* _Material to process_:
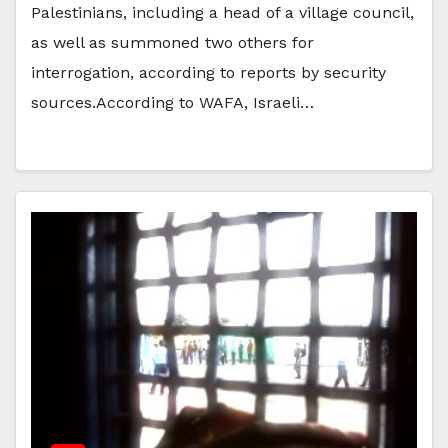
Palestinians, including a head of a village council,
as well as summoned two others for
interrogation, according to reports by security
sources.According to WAFA, Israeli…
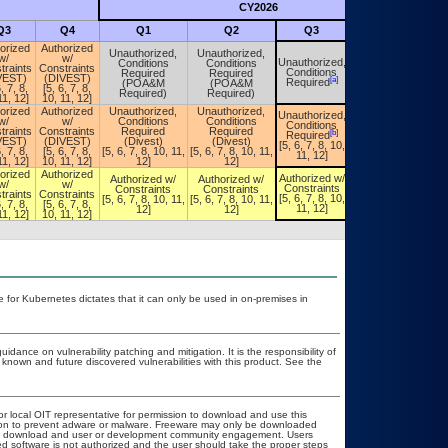
CY2026
Futu
Q3
Q4
Q1
Q2
Q3
Q4
orized
Authorized
Unauthorized,
Unauthorized,
w/
w/
Unauthorized,
Conditions
Conditions
Unauthorized,
traints
Constraints
Conditions
Required
Required
Conditions
VEST)
(DIVEST)
[a]
[a]
Required
(POA&M
(POA&M
Required
, 7, 8,
[5, 6, 7, 8,
Required)
Required)
11, 12]
10, 11, 12]
orized
Authorized
Unauthorized,
Unauthorized,
Unauthorized,
Unauthorized,
w/
w/
Conditions
Conditions
Conditions
Conditions
traints
Constraints
Required
Required
[b]
[b]
Required
Required
VEST)
(DIVEST)
(Divest)
(Divest)
[5, 6, 7, 8, 10,
[5, 6, 7, 8, 10,
, 7, 8,
[5, 6, 7, 8,
[5, 6, 7, 8, 10, 11,
[5, 6, 7, 8, 10, 11,
11, 12]
11, 12]
11, 12]
10, 11, 12]
12]
12]
orized
Authorized
Authorized w/
Authorized w/
Authorized w/
Authorized w/
w/
w/
Constraints
Constraints
Constraints
Constraints
traints
Constraints
[5, 6, 7, 8, 10,
[5, 6, 7, 8, 10, 11,
[5, 6, 7, 8, 10, 11,
[5, 6, 7, 8, 10,
, 7, 8,
[5, 6, 7, 8,
11, 12]
12]
12]
11, 12]
11, 12]
10, 11, 12]
 for Kubernetes dictates that it can only be used in on-premises in
idance on vulnerability patching and mitigation. It is the responsibility of
known and future discovered vulnerabilities with this product. See the
or local OIT representative for permission to download and use this
ation to prevent adware or malware. Freeware may only be downloaded
public download and user or development community engagement. Users
ated software is not authorized and the user should take the proper steps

* _Task details_:
All of the entries above should be copied exactly, with the images left out.

* _Result of this exercise_:
Palestinians, including a head of a village council,
as well as summoned two others for
interrogation, according to reports by security
sources.According to WAFA, Israeli…
CY2026
Futu
Q3
Q4
Q1
Q2
Q3
Q4
orized
Authorized
Unauthorized,
Unauthorized,
w/
w/
Unauthorized,
Conditions
Conditions
Unauthorized,
traints
Constraints
Conditions
Required
Required
Conditions
VEST)
(DIVEST)
[a]
[a]
Required
(POA&M
(POA&M
Required
, 7, 8,
[5, 6, 7, 8,
Required)
Required)
11, 12]
10, 11, 12]
orized
Authorized
Unauthorized,
Unauthorized,
Unauthorized,
Unauthorized,
w/
w/
Conditions
Conditions
Conditions
Conditions
traints
Constraints
Required
Required
[b]
[b]
Required
Required
VEST)
(DIVEST)
(Divest)
(Divest)
[5, 6, 7, 8, 10,
[5, 6, 7, 8, 10,
, 7, 8,
[5, 6, 7, 8,
[5, 6, 7, 8, 10, 11,
[5, 6, 7, 8, 10, 11,
11, 12]
11, 12]
11, 12]
10, 11, 12]
12]
12]
orized
Authorized
Authorized w/
Authorized w/
Authorized w/
Authorized w/
w/
w/
Constraints
Constraints
Constraints
Constraints
traints
Constraints
[5, 6, 7, 8, 10,
[5, 6, 7, 8, 10, 11,
[5, 6, 7, 8, 10, 11,
[5, 6, 7, 8, 10,
, 7, 8,
[5, 6, 7, 8,
11, 12]
12]
12]
11, 12]
11, 12]
10, 11, 12]
 for Kubernetes dictates that it can only be used in on-premises in
idance on vulnerability patching and mitigation. It is the responsibility of
known and future discovered vulnerabilities with this product. See the
or local OIT representative for permission to download and use this
ation to prevent adware or malware. Freeware may only be downloaded
public download and user or development community engagement. Users
ated software is not authorized and the user should take the proper steps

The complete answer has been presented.